Foreign participation in Omani enterprises is governed by the Foreign Business and Investment Law of 1974 as well as the Commercial Companies Code of 1974, the Commercial Register Law and the Commercial Agencies Law as amended by Royal Decree 73/96.

The Foreign Business and Investment Law allows foreign companies to:

• incorporate a local company;
• establish a branch office;
• establish a consultancy; or
• appoint a commercial agent, provided the foreign company is engaged only in providing goods or services to be imported into Oman.

Such enterprises must be approved by the Foreign Capital Investment Committee in the Ministry of Commerce and Industry. Ordinarily at least one member of the enterprise must be an Omani national and at least 35% of the profits and capital of the enterprise have to be owned by Omani nationals. In the public transportation, utilities and real estate sectors, at least 51% of the shareholdings must be held by Omani nationals.

Foreign persons or companies may participate in four types of business associations defined under the Commercial Companies Law, as follows:

• General Partnership;
• Limited Partnership;
• Joint Stock Company; and
• Limited Liability Company.

The Commercial Companies Law also defines a Joint Venture.

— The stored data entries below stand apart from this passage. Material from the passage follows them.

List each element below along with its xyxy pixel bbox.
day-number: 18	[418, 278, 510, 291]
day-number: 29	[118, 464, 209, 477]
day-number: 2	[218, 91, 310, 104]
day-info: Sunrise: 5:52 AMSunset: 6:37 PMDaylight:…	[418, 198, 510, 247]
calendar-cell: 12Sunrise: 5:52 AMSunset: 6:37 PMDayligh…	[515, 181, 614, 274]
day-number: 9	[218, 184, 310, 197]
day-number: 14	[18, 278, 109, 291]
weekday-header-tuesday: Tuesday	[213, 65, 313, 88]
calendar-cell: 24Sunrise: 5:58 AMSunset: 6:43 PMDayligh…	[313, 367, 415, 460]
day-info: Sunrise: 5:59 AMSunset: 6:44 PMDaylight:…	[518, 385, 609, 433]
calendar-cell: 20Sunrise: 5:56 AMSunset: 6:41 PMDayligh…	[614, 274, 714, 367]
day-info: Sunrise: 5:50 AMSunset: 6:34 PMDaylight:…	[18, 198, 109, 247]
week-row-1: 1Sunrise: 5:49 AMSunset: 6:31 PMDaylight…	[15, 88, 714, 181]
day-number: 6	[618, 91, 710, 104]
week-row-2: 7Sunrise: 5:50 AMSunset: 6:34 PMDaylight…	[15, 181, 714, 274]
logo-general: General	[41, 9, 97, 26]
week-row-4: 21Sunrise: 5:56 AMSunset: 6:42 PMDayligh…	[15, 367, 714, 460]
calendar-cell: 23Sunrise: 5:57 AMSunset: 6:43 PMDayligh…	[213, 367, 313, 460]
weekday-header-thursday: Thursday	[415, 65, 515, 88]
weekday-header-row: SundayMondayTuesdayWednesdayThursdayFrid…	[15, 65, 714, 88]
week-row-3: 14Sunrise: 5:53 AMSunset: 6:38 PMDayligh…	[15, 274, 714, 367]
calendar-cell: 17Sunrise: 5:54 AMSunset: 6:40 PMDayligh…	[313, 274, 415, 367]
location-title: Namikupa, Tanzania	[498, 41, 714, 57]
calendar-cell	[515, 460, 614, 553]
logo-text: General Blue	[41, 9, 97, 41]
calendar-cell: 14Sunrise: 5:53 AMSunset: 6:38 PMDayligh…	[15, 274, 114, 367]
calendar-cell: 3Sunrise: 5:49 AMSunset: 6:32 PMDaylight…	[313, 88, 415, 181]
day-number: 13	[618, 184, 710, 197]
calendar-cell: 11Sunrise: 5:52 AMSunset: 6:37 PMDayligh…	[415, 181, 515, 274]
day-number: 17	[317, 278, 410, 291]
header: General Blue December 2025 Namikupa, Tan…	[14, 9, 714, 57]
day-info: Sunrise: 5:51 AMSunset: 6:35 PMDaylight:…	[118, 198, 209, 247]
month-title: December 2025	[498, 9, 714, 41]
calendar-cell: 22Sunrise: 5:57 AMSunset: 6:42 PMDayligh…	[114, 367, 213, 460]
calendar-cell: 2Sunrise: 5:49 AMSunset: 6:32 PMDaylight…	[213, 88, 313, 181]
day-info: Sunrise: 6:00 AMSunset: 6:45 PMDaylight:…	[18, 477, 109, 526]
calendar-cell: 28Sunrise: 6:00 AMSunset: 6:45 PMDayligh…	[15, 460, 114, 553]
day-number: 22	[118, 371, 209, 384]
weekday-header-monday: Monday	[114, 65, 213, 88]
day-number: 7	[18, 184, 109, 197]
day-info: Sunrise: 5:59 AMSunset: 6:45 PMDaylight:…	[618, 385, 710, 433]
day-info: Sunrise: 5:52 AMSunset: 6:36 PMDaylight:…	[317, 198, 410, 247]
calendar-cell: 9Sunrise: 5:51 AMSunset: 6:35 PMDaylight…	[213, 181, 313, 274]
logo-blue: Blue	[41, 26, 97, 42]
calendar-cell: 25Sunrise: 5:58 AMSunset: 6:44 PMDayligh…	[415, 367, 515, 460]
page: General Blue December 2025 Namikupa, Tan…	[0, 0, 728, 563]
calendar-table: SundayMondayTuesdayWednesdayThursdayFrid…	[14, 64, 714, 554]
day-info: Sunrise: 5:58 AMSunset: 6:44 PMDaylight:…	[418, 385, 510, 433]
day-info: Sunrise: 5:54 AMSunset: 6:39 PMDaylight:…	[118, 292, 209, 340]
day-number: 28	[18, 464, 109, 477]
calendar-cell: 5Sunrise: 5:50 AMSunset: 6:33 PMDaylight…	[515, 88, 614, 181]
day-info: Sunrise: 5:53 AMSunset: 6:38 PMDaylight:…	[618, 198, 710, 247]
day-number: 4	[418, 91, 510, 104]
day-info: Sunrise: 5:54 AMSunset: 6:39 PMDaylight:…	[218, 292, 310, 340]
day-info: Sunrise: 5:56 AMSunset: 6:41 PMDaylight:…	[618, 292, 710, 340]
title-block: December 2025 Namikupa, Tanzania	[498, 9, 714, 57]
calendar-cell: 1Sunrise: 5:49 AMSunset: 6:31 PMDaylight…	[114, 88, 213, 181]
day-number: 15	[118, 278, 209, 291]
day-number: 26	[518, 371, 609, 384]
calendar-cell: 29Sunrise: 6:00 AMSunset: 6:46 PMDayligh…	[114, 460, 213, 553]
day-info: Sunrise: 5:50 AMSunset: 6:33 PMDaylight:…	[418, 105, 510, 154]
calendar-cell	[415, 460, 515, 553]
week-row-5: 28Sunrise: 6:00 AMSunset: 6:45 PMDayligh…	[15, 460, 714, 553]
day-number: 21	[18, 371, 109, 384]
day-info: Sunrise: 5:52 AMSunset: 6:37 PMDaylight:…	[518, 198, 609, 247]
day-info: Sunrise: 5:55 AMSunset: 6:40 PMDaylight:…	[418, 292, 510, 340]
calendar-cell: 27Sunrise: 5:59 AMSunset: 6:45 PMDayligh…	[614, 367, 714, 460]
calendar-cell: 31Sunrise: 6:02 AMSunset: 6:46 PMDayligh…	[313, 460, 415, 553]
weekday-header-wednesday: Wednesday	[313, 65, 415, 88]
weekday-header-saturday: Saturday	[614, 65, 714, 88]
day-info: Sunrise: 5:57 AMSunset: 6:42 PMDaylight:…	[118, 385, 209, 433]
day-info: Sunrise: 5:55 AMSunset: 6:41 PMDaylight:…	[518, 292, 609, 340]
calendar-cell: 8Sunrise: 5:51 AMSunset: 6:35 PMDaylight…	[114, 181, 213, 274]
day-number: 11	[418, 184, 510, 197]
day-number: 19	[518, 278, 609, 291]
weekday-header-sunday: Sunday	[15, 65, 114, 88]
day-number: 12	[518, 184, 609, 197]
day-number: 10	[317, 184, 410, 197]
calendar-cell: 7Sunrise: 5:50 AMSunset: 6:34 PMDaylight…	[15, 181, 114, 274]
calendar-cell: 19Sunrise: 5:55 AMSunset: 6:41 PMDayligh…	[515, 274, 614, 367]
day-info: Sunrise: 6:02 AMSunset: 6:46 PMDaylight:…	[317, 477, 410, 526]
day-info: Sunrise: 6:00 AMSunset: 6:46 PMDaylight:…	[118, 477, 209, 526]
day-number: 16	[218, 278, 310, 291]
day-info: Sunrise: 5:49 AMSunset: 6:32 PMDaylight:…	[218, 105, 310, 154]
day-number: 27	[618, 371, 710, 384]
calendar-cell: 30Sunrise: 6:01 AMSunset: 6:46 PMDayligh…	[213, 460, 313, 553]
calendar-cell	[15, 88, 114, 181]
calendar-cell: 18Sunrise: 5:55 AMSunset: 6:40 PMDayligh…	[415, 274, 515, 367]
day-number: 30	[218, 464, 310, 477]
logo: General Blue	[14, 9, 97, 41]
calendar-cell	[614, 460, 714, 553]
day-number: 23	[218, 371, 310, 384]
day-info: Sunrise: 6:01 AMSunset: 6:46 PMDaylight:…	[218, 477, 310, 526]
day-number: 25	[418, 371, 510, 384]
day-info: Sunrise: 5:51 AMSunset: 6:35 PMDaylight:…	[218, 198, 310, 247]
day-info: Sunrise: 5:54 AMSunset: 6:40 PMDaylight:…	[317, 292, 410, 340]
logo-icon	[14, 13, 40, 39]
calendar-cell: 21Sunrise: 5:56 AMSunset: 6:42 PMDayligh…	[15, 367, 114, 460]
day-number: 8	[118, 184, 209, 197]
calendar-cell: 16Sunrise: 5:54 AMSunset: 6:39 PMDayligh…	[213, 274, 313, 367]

Forms of Business Organisation

General Partnership

A general partnership is an association of at least two persons and whose members are jointly and severally liable to the obligations of the association to the full extent of their personal wealth. There is no maximum limit to participation. All general partnerships must be registered in the Commercial Registrar. The agreement that sets out the relationship among the partners, as well as any subsequent agreements must be filed with the Commercial Registrar. The name of the partnership must consist of the name of one or more of the partners together with an indication that the partnership exists. Management devolves upon all partners, unless otherwise is indicated in the partnership agreement. Managers may perform all acts necessary to accomplish the objectives of the partnership, subject to limitations arising under the partnership agreement and limitation arising by operation of law. Dissolution may take place where the term of the partnership expires, the partnership accomplishes its objects, all interests are transferred to one person, bankruptcy, loss of all or most of the capital, and the creation of a members contract to dissolve the partnership. In addition, the partnership may be dissolved upon the death, insanity, bankruptcy or withdrawal of a general partner, unless the partnership contract indicates otherwise.